E
ehsjr
- Jan 1, 1970
- 0
Tom said:Um, the 1k resistor I suggested goes between the top of the LED string
and the LM317 adj pin. You yank down directly on the adj pin. The
LM317 output will follow 1.25V above that. So if you manage to fully
ground the adj pin, the output voltage will be 1.25V. 1.25V across a
series string of 3 LEDs will cause a current of perhaps nanoamps to
flow in the LEDs, depending on what kind they are. But it will be at
most a tiny current, even it they are pretty hot.
When the adj pin is allowed to "float", it will be held by the 1k
resistor to very nearly the voltage at the top of the LED string. The
LM317 output pin will be 1.25V above that. So to get 300mA current in
the LEDs, you put a resistor between the output pin and the top of the
LED string: 1.25V/300mA is about 4 ohms.
When you pull the adj pin low, the thing which pulls it low must
handle the current out of the adj pin of the LM317, at most 100uA
(from the data sheet), plus the current in the 1k resistor. Since the
LED current is very low now, with the adj pin held low, there will be
essentially no drop in the 4-ohm resistor, so 1.25V drops across the
1k resistor, causing 1.25mA current. So the net current in the "low-
puller" (whatever it may be) is 1.35mA at most. You do want to make
sure you only pull DOWN on the adj pin to turn things off. Do NOT
connect it directly to the output (pin 3) of a 555, that can pull it
UP. That would try to turn on the LEDs harder than you intend.

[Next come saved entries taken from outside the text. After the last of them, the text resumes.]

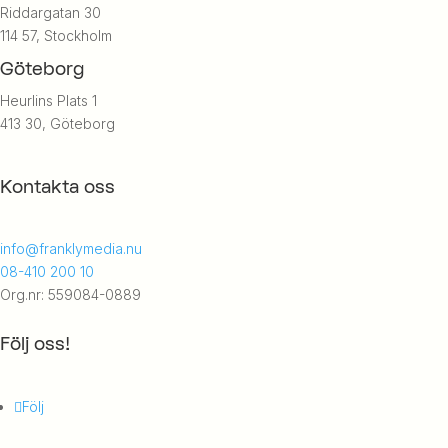
Riddargatan 30
114 57, Stockholm
Göteborg
Heurlins Plats 1
413 30, Göteborg
Kontakta oss
info@franklymedia.nu
08-410 200 10
Org.nr: 559084-0889
Följ oss!
Följ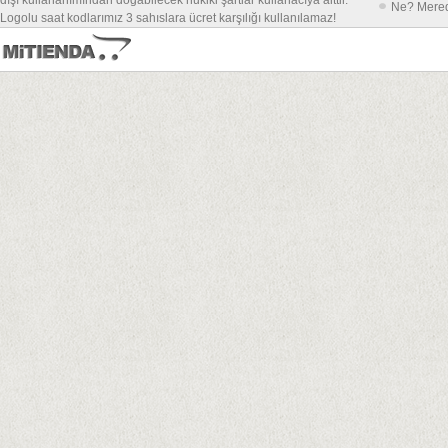
dışı kullananımından doğabilecek hukiki şartlar kullanacıya aittir.
Ne? Mere
Logolu saat kodlarımız 3 sahıslara ücret karşılığı kullanılamaz!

Instead, put a diode in (anode to the adj pin) so you can only pull
down if you have any doubts about your circuit. If the LEDs you're
driving have even a moderately high voltage drop, you can safely use
just about any silicon signal diode. You don't need a diode if you're
driving the adj pin low using an open-collector or open-drain
transistor.
You shouldn't need any capacitors on the output end of the LM317 for
all this to work.
Cheers,
Tom
It can't work the way I understand your description - I'm
obviously not getting it. A schematic would help. Here's
a possibility for yanking down - feel free to modify
it to show what you have in mind. The 1K resistor from
the top of the LED string to the adj pin escapes me, so
it's not in the diagram, but it should work as drawn.
Ed
I -> ~300 mA
-----
Vcc + ----Vin|LM317|Vout-----+ <-- 1.25 v higher than
----- | the top of the LEDs.
Adj [4R]
| |
+------------+ <-- total LED vF when the NPN
| |a is off, Vce when the NPN
| [LED] is conducting.
/c |
YDC >---| [LED]
\e |
| [LED]
| |
Gnd ------------+------------+
YDC = "Yank Down Control"